HRW: No Progress on Reform in Bahrain

2 Mar

HRW: No Progress on Reform in Bahrain

Local Editor

The Human Rights Watch mentioned in a statement it released on Thursday that all the talk of national dialogue and reform mean nothing so long as the country’s most prominent human rights and political activists remain unjustly imprisoned while officials responsible for torture and murder remain in their positions.

In a conference held in Manama, the Human Rights Watch organization slammed Bahrain’s rulers who have made no progress on key reform promises, “failing to release unjustly imprisoned activists or to hold accountable high-level officials responsible for torture.”

During a five-day visit, three representatives of the HRW met with the Bahraini interior minister, Sheikh Rashid bin Abdullah al-Khalifa; The attorney general, Dr. Ali Fadl al-Buainain; Nawaf Abdulla Hamza, head of the Special Investigations Unit (SIU) responsible for investigating police excesses and command responsibility; Chief of public security, Maj. Gen. Tariq Hassan; John Timoney, senior police adviser to the Interior Ministry, and representatives of the Social Development and Human Rights ministries.

“Human Rights Watch concluded, based on the discussions with officials, that authorities have made no progress in investigating and prosecuting higher-level officials responsible for the worst abuses during the 2011 protests. The abuses resulted in the death of scores of protesters and bystanders, serious injuries to hundreds of people, arrests of thousands more, and more than 300 formal allegations of torture and ill-treatment,” the statement reported.

“How can any Bahraini citizen believe promises of police overhaul when those responsible for grievous policing failures are still setting policies and able to undermine possible investigations into their roles?”

On February 26, Human Rights Watch visited several of the political and human rights activists, medics, and teachers serving sentences ranging from two years to life in Jaw Prison and met with them privately.

“On January 7, the Court of Cassation upheld the convictions and lengthy prison terms of 13 prominent dissidents, including sentences of life in prison for seven defendants, solely for exercising their rights to free expression and peaceful assembly in the 2011 protests,” the statement further mentioned.
“Bahrain authorities should amend the laws that gave rise to the unjust sentences against these men. King Hamad should pardon and expunge the criminal convictions of all those whose sentences the Court of Cassation has upheld,” HRW demanded.

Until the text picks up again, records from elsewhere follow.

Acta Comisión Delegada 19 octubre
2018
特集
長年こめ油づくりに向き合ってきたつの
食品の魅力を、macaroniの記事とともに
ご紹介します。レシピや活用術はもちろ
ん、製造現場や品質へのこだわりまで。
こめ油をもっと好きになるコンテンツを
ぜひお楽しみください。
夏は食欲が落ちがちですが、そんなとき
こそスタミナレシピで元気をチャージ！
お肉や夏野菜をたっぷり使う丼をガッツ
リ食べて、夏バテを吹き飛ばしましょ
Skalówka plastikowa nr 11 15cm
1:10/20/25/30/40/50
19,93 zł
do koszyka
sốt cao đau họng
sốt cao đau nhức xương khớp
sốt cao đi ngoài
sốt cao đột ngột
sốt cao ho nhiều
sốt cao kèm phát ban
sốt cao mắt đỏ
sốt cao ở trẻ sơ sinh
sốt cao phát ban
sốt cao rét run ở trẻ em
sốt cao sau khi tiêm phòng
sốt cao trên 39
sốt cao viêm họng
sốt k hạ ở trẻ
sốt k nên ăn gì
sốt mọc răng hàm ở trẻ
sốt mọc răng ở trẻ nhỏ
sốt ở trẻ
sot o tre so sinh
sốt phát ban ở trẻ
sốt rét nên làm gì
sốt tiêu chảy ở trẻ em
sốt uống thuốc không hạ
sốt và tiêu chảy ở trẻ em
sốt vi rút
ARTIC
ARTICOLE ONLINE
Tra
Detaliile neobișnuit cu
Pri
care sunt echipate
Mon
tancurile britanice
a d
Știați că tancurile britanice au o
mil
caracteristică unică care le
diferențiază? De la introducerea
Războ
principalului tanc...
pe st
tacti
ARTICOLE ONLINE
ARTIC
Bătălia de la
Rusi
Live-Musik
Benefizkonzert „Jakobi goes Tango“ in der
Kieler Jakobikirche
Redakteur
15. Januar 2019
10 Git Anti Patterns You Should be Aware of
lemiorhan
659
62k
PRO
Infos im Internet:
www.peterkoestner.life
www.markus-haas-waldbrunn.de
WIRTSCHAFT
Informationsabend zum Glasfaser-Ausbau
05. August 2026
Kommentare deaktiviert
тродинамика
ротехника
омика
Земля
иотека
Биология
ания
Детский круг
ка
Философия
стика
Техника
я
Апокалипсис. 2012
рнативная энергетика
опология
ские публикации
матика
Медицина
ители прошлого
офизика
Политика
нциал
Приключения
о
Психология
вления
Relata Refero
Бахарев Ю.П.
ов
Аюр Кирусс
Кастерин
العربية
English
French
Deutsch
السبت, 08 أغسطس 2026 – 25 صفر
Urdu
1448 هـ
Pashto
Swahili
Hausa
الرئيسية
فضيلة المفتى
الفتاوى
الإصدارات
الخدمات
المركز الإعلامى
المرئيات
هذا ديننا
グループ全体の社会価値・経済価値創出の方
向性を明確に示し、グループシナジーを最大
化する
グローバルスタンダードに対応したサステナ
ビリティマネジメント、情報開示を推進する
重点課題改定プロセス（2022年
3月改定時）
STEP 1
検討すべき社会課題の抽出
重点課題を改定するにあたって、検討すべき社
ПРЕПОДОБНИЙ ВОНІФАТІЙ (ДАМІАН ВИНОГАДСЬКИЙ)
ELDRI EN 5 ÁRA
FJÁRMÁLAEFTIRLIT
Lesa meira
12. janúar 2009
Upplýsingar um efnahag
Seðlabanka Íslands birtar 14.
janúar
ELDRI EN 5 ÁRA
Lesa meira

Moreover, HRW expressed grave concern about a draft law to regulate nongovernmental organizations that the Social Development Ministry submitted to the government and that is now under consideration by the Parliament. The draft law would effectively convert every association registered or seeking to register – as required – into a government-controlled entity with no capacity to operate as an independent body.

“The law would forbid citizens from being members of more than one group doing similar work, unless the ministry approves, and would prohibit union members from joining a group that works on activities related to their union.”
“Effective community and prison policing requires a diverse police force that the Bahraini people can believe represents them,” Sarah Leah Whitson, Middle East director at Human Rights Watch accentuated.